* [EXERCISE] Copy out all lines of the listing below that hold "tables".

═══ DATA FOR PROCESSING

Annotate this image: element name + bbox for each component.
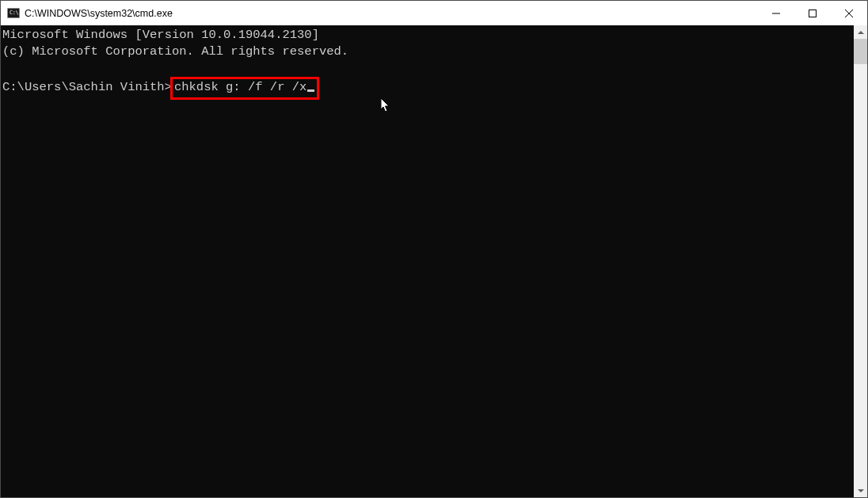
window-controls	[758, 1, 867, 25]
svg-rect-1	[809, 10, 817, 17]
titlebar[interactable]: C:\ C:\WINDOWS\system32\cmd.exe	[1, 1, 867, 25]
minimize-icon	[772, 10, 780, 17]
maximize-icon	[809, 10, 817, 17]
svg-marker-5	[858, 489, 864, 492]
version-line: Microsoft Windows [Version 10.0.19044.21…	[2, 28, 319, 42]
copyright-line: (c) Microsoft Corporation. All rights re…	[2, 44, 348, 59]
chevron-up-icon	[858, 31, 864, 34]
maximize-button[interactable]	[794, 1, 831, 25]
window-title: C:\WINDOWS\system32\cmd.exe	[25, 8, 173, 19]
cmd-icon: C:\	[7, 7, 20, 20]
text-cursor	[307, 89, 314, 92]
vertical-scrollbar[interactable]	[854, 25, 867, 497]
svg-marker-4	[858, 31, 864, 34]
terminal-area: Microsoft Windows [Version 10.0.19044.21…	[1, 25, 867, 497]
command-highlight: chkdsk g: /f /r /x	[170, 77, 319, 100]
scroll-track[interactable]	[854, 39, 867, 484]
chevron-down-icon	[858, 489, 864, 492]
scroll-thumb[interactable]	[854, 39, 867, 64]
scroll-down-button[interactable]	[854, 484, 867, 497]
close-icon	[845, 10, 853, 17]
prompt-path: C:\Users\Sachin Vinith>	[2, 80, 172, 94]
typed-command: chkdsk g: /f /r /x	[174, 80, 306, 94]
scroll-up-button[interactable]	[854, 25, 867, 39]
close-button[interactable]	[831, 1, 867, 25]
terminal[interactable]: Microsoft Windows [Version 10.0.19044.21…	[1, 25, 854, 497]
minimize-button[interactable]	[758, 1, 794, 25]
cmd-window: C:\ C:\WINDOWS\system32\cmd.exe	[0, 0, 868, 498]
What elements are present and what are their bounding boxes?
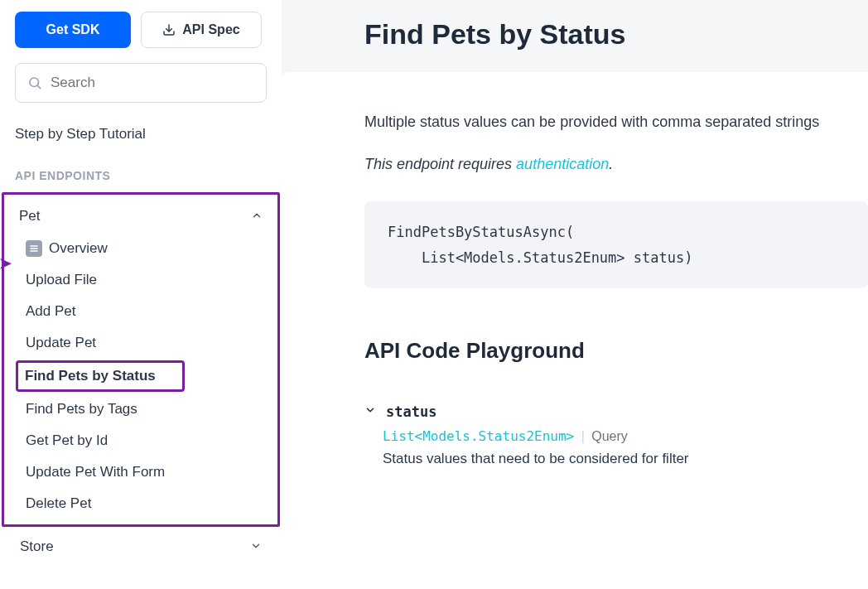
document-icon — [26, 240, 42, 257]
category-label: Store — [20, 538, 54, 555]
sidebar-item-update-pet[interactable]: Update Pet — [17, 327, 268, 359]
param-block: status List<Models.Status2Enum> | Query … — [364, 403, 868, 467]
auth-suffix: . — [609, 156, 613, 172]
category-store[interactable]: Store — [15, 530, 267, 555]
authentication-link[interactable]: authentication — [516, 156, 609, 172]
category-pet[interactable]: Pet — [14, 200, 268, 233]
sidebar-item-label: Update Pet — [26, 335, 96, 351]
get-sdk-button[interactable]: Get SDK — [15, 12, 131, 48]
separator: | — [581, 429, 585, 443]
sidebar-item-label: Find Pets by Status — [25, 368, 156, 384]
sidebar-item-label: Add Pet — [26, 303, 76, 320]
api-spec-button[interactable]: API Spec — [141, 12, 262, 48]
category-label: Pet — [19, 208, 41, 224]
sidebar-item-find-pets-by-tags[interactable]: Find Pets by Tags — [17, 393, 268, 425]
pointer-arrow-icon: ➤ — [0, 254, 12, 273]
chevron-down-icon — [250, 540, 262, 554]
main-content: Find Pets by Status Multiple status valu… — [282, 0, 868, 589]
param-header[interactable]: status — [364, 403, 868, 420]
param-description: Status values that need to be considered… — [383, 451, 868, 467]
sidebar: Get SDK API Spec Step by Step Tutorial A… — [0, 0, 282, 589]
sidebar-item-label: Overview — [49, 240, 108, 257]
section-label: API ENDPOINTS — [15, 169, 267, 182]
svg-line-2 — [37, 85, 40, 88]
search-input[interactable] — [51, 75, 254, 91]
code-sample: FindPetsByStatusAsync( List<Models.Statu… — [364, 201, 868, 288]
sidebar-item-label: Delete Pet — [26, 495, 91, 512]
pet-category-box: ➤ Pet Overview Upload File Add Pet Updat… — [2, 192, 280, 527]
auth-note: This endpoint requires authentication. — [364, 156, 868, 173]
search-box[interactable] — [15, 63, 267, 103]
sidebar-item-update-pet-with-form[interactable]: Update Pet With Form — [17, 456, 268, 488]
auth-prefix: This endpoint requires — [364, 156, 516, 172]
param-meta: List<Models.Status2Enum> | Query — [364, 428, 868, 444]
sidebar-item-delete-pet[interactable]: Delete Pet — [17, 488, 268, 519]
page-title: Find Pets by Status — [282, 18, 868, 51]
api-spec-label: API Spec — [182, 22, 239, 37]
tutorial-link[interactable]: Step by Step Tutorial — [15, 126, 267, 142]
pet-nav-list: Overview Upload File Add Pet Update Pet … — [14, 233, 268, 519]
sidebar-item-label: Upload File — [26, 272, 97, 288]
playground-heading: API Code Playground — [364, 338, 868, 364]
download-icon — [162, 23, 176, 36]
sidebar-item-add-pet[interactable]: Add Pet — [17, 296, 268, 327]
content-card: Multiple status values can be provided w… — [282, 72, 868, 589]
sidebar-item-label: Find Pets by Tags — [26, 401, 137, 418]
endpoint-description: Multiple status values can be provided w… — [364, 113, 868, 131]
sidebar-item-find-pets-by-status[interactable]: Find Pets by Status — [16, 360, 185, 392]
sidebar-item-label: Update Pet With Form — [26, 464, 165, 480]
sidebar-item-overview[interactable]: Overview — [17, 233, 268, 264]
top-button-row: Get SDK API Spec — [15, 12, 267, 48]
sidebar-item-label: Get Pet by Id — [26, 432, 108, 449]
chevron-up-icon — [251, 210, 263, 224]
param-type[interactable]: List<Models.Status2Enum> — [383, 428, 574, 444]
sidebar-item-upload-file[interactable]: Upload File — [17, 264, 268, 296]
sidebar-item-get-pet-by-id[interactable]: Get Pet by Id — [17, 425, 268, 456]
chevron-down-icon — [364, 404, 376, 419]
param-name: status — [386, 403, 436, 420]
search-icon — [27, 75, 42, 90]
param-location: Query — [591, 429, 628, 443]
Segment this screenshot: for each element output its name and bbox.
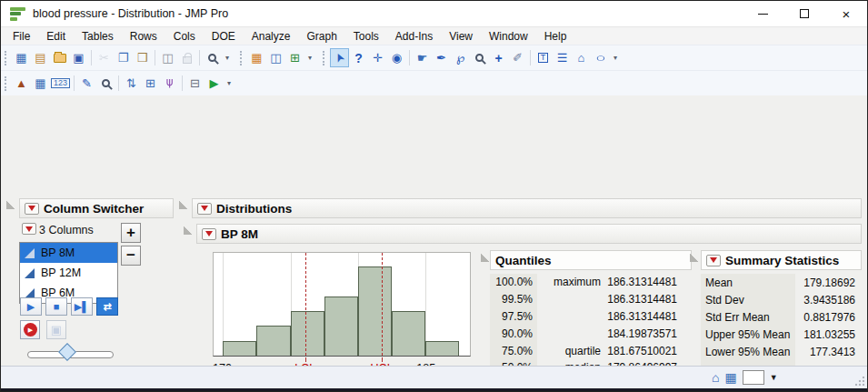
help-tool-icon[interactable]: ? <box>349 48 368 67</box>
collapse-triangle-quantiles[interactable] <box>481 254 489 262</box>
column-switcher-menu-button[interactable] <box>25 203 39 215</box>
column-list-item[interactable]: BP 8M <box>20 243 117 263</box>
menu-item-add-ins[interactable]: Add-Ins <box>387 28 441 45</box>
maximize-button[interactable] <box>783 1 825 26</box>
selection-tool-icon[interactable]: ✛ <box>368 48 387 67</box>
brush-tool-icon[interactable]: ✒ <box>432 48 451 67</box>
open-folder-icon[interactable] <box>50 48 69 67</box>
annotate-note-icon[interactable]: ✎ <box>77 74 96 93</box>
oval-tool-icon[interactable]: ○ <box>591 48 610 67</box>
menu-item-rows[interactable]: Rows <box>122 28 165 45</box>
distribution-platform-icon[interactable]: ▲ <box>12 74 31 93</box>
journal-settings-icon[interactable]: ◫ <box>158 48 177 67</box>
collapse-triangle-distributions[interactable] <box>179 201 187 209</box>
record-button[interactable]: ▶ <box>20 320 40 339</box>
summary-row: Lower 95% Mean177.3413 <box>701 344 862 361</box>
menu-item-tools[interactable]: Tools <box>345 28 387 45</box>
toolbar-overflow-icon[interactable]: ▾ <box>610 48 621 67</box>
calculator-icon[interactable]: ⊟ <box>185 74 205 93</box>
quantiles-row: 90.0%184.19873571 <box>490 325 692 342</box>
toolbar-overflow-icon[interactable]: ▾ <box>222 48 233 67</box>
magnifier-tool-icon[interactable] <box>470 48 489 67</box>
lock-icon[interactable] <box>177 48 196 67</box>
menu-item-help[interactable]: Help <box>536 28 575 45</box>
play-button[interactable]: ▶ <box>20 297 42 316</box>
close-button[interactable]: × <box>825 1 867 26</box>
toolbar-overflow-icon[interactable]: ▾ <box>304 48 315 67</box>
toolbar-grip-icon[interactable] <box>323 51 326 65</box>
join-tables-icon[interactable]: ⊞ <box>141 74 160 93</box>
distributions-menu-button[interactable] <box>197 203 212 215</box>
collapse-triangle-summary[interactable] <box>690 254 698 262</box>
statusbar-dropdown-icon[interactable]: ▼ <box>770 373 778 382</box>
grabber-tool-icon[interactable]: ☛ <box>413 48 432 67</box>
text-tool-icon[interactable]: T <box>534 48 553 67</box>
histogram-bar[interactable] <box>291 311 324 356</box>
minimize-button[interactable] <box>742 1 783 26</box>
paste-icon[interactable]: ❒ <box>133 48 152 67</box>
columns-menu-button[interactable] <box>22 223 36 235</box>
toolbar-grip-icon[interactable] <box>240 51 244 65</box>
lines-tool-icon[interactable]: ☰ <box>553 48 572 67</box>
save-icon[interactable]: ▣ <box>69 48 88 67</box>
add-to-report-icon[interactable]: ⊞ <box>285 48 304 67</box>
collapse-triangle-column-switcher[interactable] <box>6 201 15 209</box>
bp8m-menu-button[interactable] <box>202 228 216 240</box>
add-to-report-icon-glyph: ⊞ <box>290 52 300 64</box>
histogram-bar[interactable] <box>324 297 358 356</box>
sort-columns-icon[interactable]: ⇅ <box>122 74 141 93</box>
collapse-triangle-bp8m[interactable] <box>184 226 192 235</box>
cut-icon[interactable]: ✂ <box>95 48 114 67</box>
save-animation-button[interactable]: ▣ <box>46 320 66 339</box>
search-icon[interactable] <box>203 48 222 67</box>
histogram-plot[interactable] <box>213 252 471 357</box>
histogram-bar[interactable] <box>223 341 256 356</box>
menu-item-window[interactable]: Window <box>481 28 536 45</box>
histogram-bar[interactable] <box>425 341 459 356</box>
tree-layout-icon[interactable]: ⋔ <box>160 74 179 93</box>
edit-table-icon[interactable]: ▦ <box>724 370 736 385</box>
stop-button[interactable]: ■ <box>45 297 67 316</box>
run-script-icon[interactable]: ▶ <box>205 74 224 93</box>
summary-menu-button[interactable] <box>706 255 721 266</box>
numeric-view-icon[interactable]: 123 <box>50 74 71 93</box>
update-columns-icon[interactable]: ◫ <box>266 48 285 67</box>
menu-item-view[interactable]: View <box>441 28 481 45</box>
copy-icon-glyph: ❐ <box>118 52 129 64</box>
grid-view-icon[interactable]: ▦ <box>31 74 50 93</box>
menu-item-tables[interactable]: Tables <box>74 28 122 45</box>
open-journal-icon[interactable]: ▤ <box>31 48 50 67</box>
home-icon[interactable]: ⌂ <box>712 370 719 385</box>
histogram-bar[interactable] <box>392 311 425 356</box>
toolbar-overflow-icon[interactable]: ▾ <box>224 74 234 93</box>
menu-item-edit[interactable]: Edit <box>38 28 74 45</box>
menu-item-graph[interactable]: Graph <box>298 28 344 45</box>
scroller-tool-icon[interactable]: ◉ <box>387 48 406 67</box>
remove-column-button[interactable]: − <box>121 246 141 266</box>
resize-grip[interactable] <box>855 377 864 386</box>
loop-button[interactable]: ⇄ <box>96 297 118 316</box>
new-data-table-icon[interactable]: ▦ <box>12 48 31 67</box>
table-preview-icon[interactable] <box>96 74 115 93</box>
toolbar-grip-icon[interactable] <box>5 76 8 91</box>
polygon-tool-icon[interactable]: ⌂ <box>572 48 591 67</box>
reference-line-lcl <box>305 253 306 356</box>
menu-item-analyze[interactable]: Analyze <box>244 28 299 45</box>
copy-icon[interactable]: ❐ <box>114 48 133 67</box>
histogram-bar[interactable] <box>256 326 290 356</box>
menu-item-file[interactable]: File <box>5 28 38 45</box>
data-table-icon[interactable]: ▦ <box>247 48 266 67</box>
step-button[interactable]: ▶▌ <box>71 297 93 316</box>
arrow-tool-icon[interactable]: ➤ <box>330 48 349 67</box>
summary-table: Mean179.18692Std Dev3.9435186Std Err Mea… <box>701 274 862 366</box>
histogram-bar[interactable] <box>358 266 392 356</box>
add-column-button[interactable]: + <box>121 223 141 243</box>
menu-item-doe[interactable]: DOE <box>204 28 244 45</box>
lasso-tool-icon[interactable]: ℘ <box>451 48 470 67</box>
menu-item-cols[interactable]: Cols <box>165 28 204 45</box>
annotate-pen-tool-icon[interactable]: ✐ <box>508 48 527 67</box>
display-combo[interactable] <box>743 370 764 385</box>
crosshair-tool-icon[interactable]: + <box>489 48 508 67</box>
column-list-item[interactable]: BP 12M <box>20 263 117 283</box>
toolbar-grip-icon[interactable] <box>5 51 8 65</box>
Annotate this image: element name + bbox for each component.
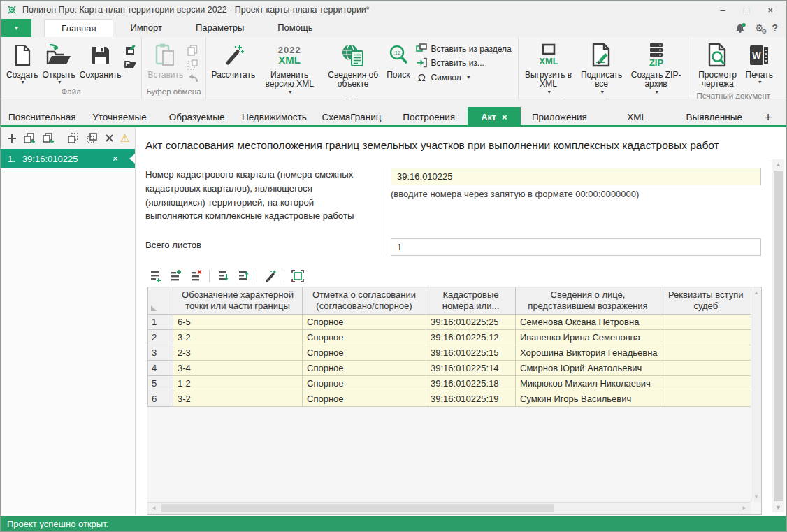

══════

* [FINISHED TASK]
join-tables-icon[interactable]: ⊞ <box>141 74 160 93</box>
menu-item-tables[interactable]: Tables <box>74 28 122 45</box>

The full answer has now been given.